▶ **WORK REQUIRED**: Every line in the entries where "CHRISTCHURCH" is found should be copied.

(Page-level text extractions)
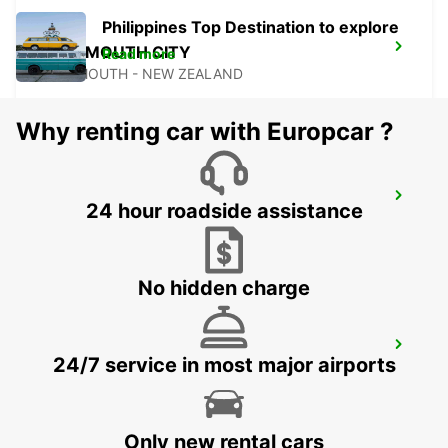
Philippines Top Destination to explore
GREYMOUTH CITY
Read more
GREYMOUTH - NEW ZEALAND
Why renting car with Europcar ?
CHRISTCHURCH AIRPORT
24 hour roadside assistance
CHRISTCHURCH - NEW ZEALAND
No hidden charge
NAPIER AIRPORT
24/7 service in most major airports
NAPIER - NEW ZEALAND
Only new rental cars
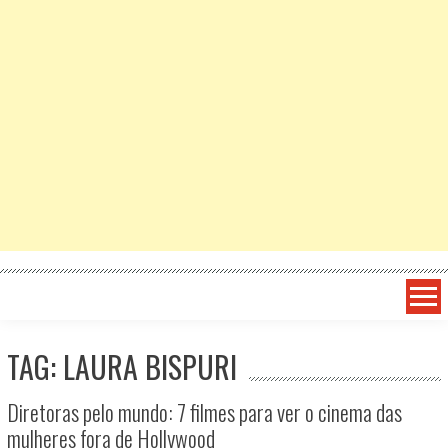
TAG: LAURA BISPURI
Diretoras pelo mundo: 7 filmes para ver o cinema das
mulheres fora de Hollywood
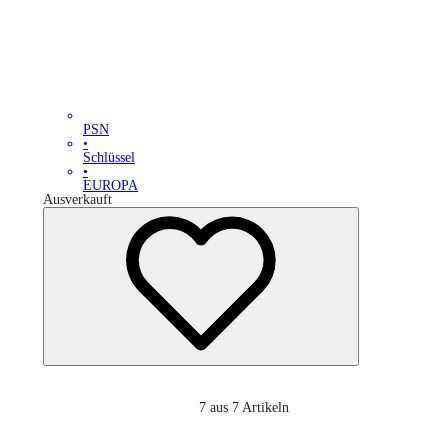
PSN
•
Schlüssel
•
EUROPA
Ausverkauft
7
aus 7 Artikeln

==

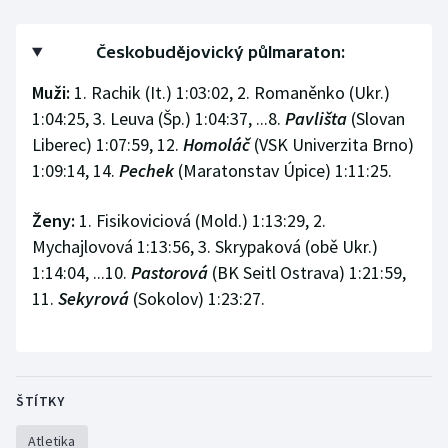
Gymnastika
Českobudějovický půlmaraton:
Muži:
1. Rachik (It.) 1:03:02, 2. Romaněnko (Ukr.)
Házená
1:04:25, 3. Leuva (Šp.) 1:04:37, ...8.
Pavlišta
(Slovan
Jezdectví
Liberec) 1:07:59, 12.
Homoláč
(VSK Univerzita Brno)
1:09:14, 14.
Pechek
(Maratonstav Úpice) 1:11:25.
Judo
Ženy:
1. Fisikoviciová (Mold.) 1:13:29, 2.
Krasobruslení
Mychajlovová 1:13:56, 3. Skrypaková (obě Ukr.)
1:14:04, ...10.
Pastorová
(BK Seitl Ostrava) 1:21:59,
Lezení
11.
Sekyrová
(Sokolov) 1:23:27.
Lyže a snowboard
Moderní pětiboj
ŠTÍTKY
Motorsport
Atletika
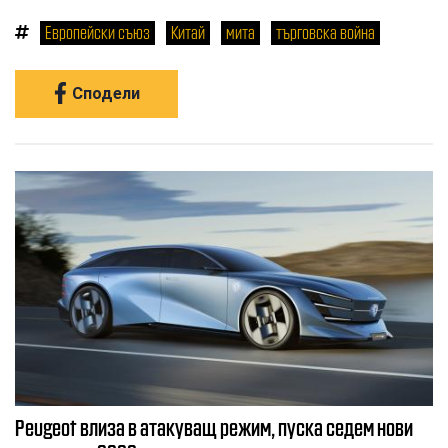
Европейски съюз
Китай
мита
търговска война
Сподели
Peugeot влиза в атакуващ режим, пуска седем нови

▶ **WORKED SOLUTION**:
CHRISTCHURCH AIRPORT
CHRISTCHURCH - NEW ZEALAND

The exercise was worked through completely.